Records from a collection
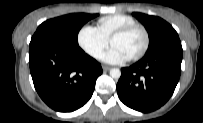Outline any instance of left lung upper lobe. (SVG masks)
<instances>
[{
	"mask_svg": "<svg viewBox=\"0 0 203 123\" xmlns=\"http://www.w3.org/2000/svg\"><path fill=\"white\" fill-rule=\"evenodd\" d=\"M147 29L150 37V46L146 54L171 44L181 43L175 29L163 19L142 13H133Z\"/></svg>",
	"mask_w": 203,
	"mask_h": 123,
	"instance_id": "obj_1",
	"label": "left lung upper lobe"
}]
</instances>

_EXERCISE REQUIREMENTS_:
What is needed here is an exact transcript of the data above, pictures excluded.

_SOLUTION TO THE EXERCISE_:
Outline any instance of left lung upper lobe. (SVG masks)
<instances>
[{
	"mask_svg": "<svg viewBox=\"0 0 203 123\" xmlns=\"http://www.w3.org/2000/svg\"><path fill=\"white\" fill-rule=\"evenodd\" d=\"M147 29L150 37V46L146 54L171 44L181 43L175 29L163 19L142 13H133Z\"/></svg>",
	"mask_w": 203,
	"mask_h": 123,
	"instance_id": "obj_1",
	"label": "left lung upper lobe"
}]
</instances>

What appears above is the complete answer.